A poll released Sunday by Ipsos suggests the Conservatives have a slight lead over the Liberals just one day before Canadians take to the polls
The polling company interviewed more than 3,000 Canadians between Oct. 17 and Oct. 19 to see who they thought would lead the country after Monday’s vote.
Results suggest the Tories would get 33 per cent of the vote, with the Liberals at 31 per cent, NDP at 18 per cent, Greens at 6 per cent, and the People’s Party of Canada at three per cent. The Bloc is estimated to get 29 per cent in Quebec, which Ipsos says translates to seven per cent nationally.

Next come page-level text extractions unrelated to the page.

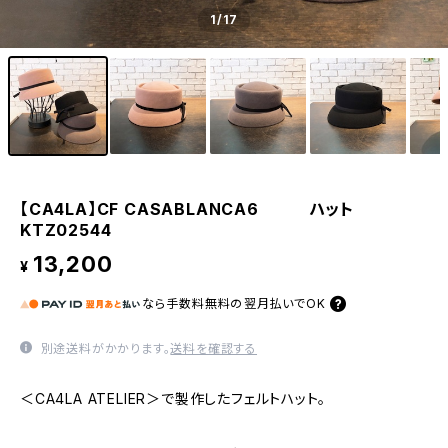
1
/17
【CA4LA】CF CASABLANCA6 ハット
KTZ02544
13,200
¥
なら
手数料無料の
翌月払いでOK
別途送料がかかります。
送料を確認する
＜CA4LA ATELIER＞で製作したフェルトハット。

But pollsters said the results are not clear as though the Conservatives have a “slight advantage “in the popular vote nationwide, their vote is “less efficient.”
Ipsos said the Liberal lead in Quebec and Ontario could have a major effect come Monday, as well as the Maritimes. The Conservatives have an “insurmountable” lead in Alberta, a comfortable one in Saskatchewan and Manitoba, and are five points ahead of the NDP and a 10 point lead on the Liberals.

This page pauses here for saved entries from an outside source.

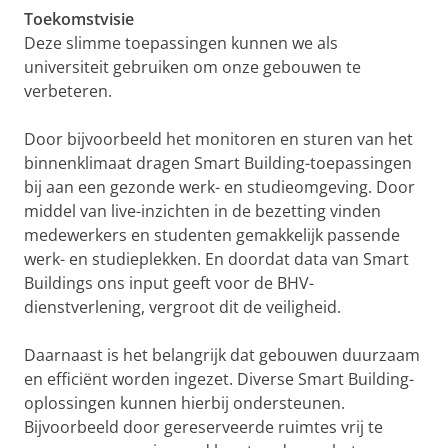
Toekomstvisie
Deze slimme toepassingen kunnen we als
universiteit gebruiken om onze gebouwen te
verbeteren.
Door bijvoorbeeld het monitoren en sturen van het
binnenklimaat dragen Smart Building-toepassingen
bij aan een gezonde werk- en studieomgeving. Door
middel van live-inzichten in de bezetting vinden
medewerkers en studenten gemakkelijk passende
werk- en studieplekken. En doordat data van Smart
Buildings ons input geeft voor de BHV-
dienstverlening, vergroot dit de veiligheid.
Daarnaast is het belangrijk dat gebouwen duurzaam
en efficiënt worden ingezet. Diverse Smart Building-
oplossingen kunnen hierbij ondersteunen.
Bijvoorbeeld door gereserveerde ruimtes vrij te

Results from the poll said 37 per cent of people believe the Trudeau government deserves another chance at office, while 60 per cent think it’s time for a new party. Another three per cent remain undecided.
Canadians appear to be neck and neck with who would make the best prime minister, with poll results putting Justin Trudeau at 29 per cent and Andrew Scheer at 26 per cent. Another 21 per cent are in favour of Jagmeet Singh, with Elizabeth May and Maxime Bernier trailing in the single-digits.